[Saved entries]
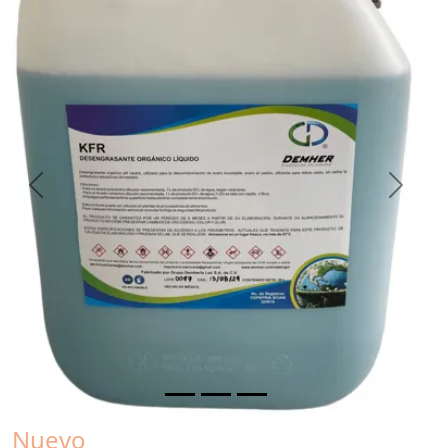
Previous
Next
Nuevo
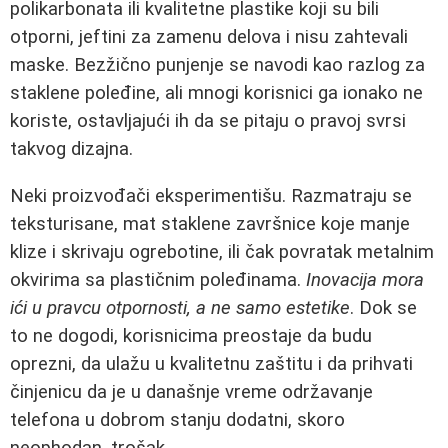
polikarbonata ili kvalitetne plastike koji su bili
otporni, jeftini za zamenu delova i nisu zahtevali
maske. Bezžično punjenje se navodi kao razlog za
staklene poleđine, ali mnogi korisnici ga ionako ne
koriste, ostavljajući ih da se pitaju o pravoj svrsi
takvog dizajna.
Neki proizvođači eksperimentišu. Razmatraju se
teksturisane, mat staklene završnice koje manje
klize i skrivaju ogrebotine, ili čak povratak metalnim
okvirima sa plastičnim poleđinama.
Inovacija mora
ići u pravcu otpornosti, a ne samo estetike
. Dok se
to ne dogodi, korisnicima preostaje da budu
oprezni, da ulažu u kvalitetnu zaštitu i da prihvati
činjenicu da je u današnje vreme održavanje
telefona u dobrom stanju dodatni, skoro
neophodan, trošak.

To do
Only the lines from the start of the records above through the line containing "teksturisane, mat staklene" should be returned, exactly and with both ends, please; the pictures stay out.

Result
Previous
Next
Nuevo
polikarbonata ili kvalitetne plastike koji su bili
otporni, jeftini za zamenu delova i nisu zahtevali
maske. Bezžično punjenje se navodi kao razlog za
staklene poleđine, ali mnogi korisnici ga ionako ne
koriste, ostavljajući ih da se pitaju o pravoj svrsi
takvog dizajna.
Neki proizvođači eksperimentišu. Razmatraju se
teksturisane, mat staklene završnice koje manje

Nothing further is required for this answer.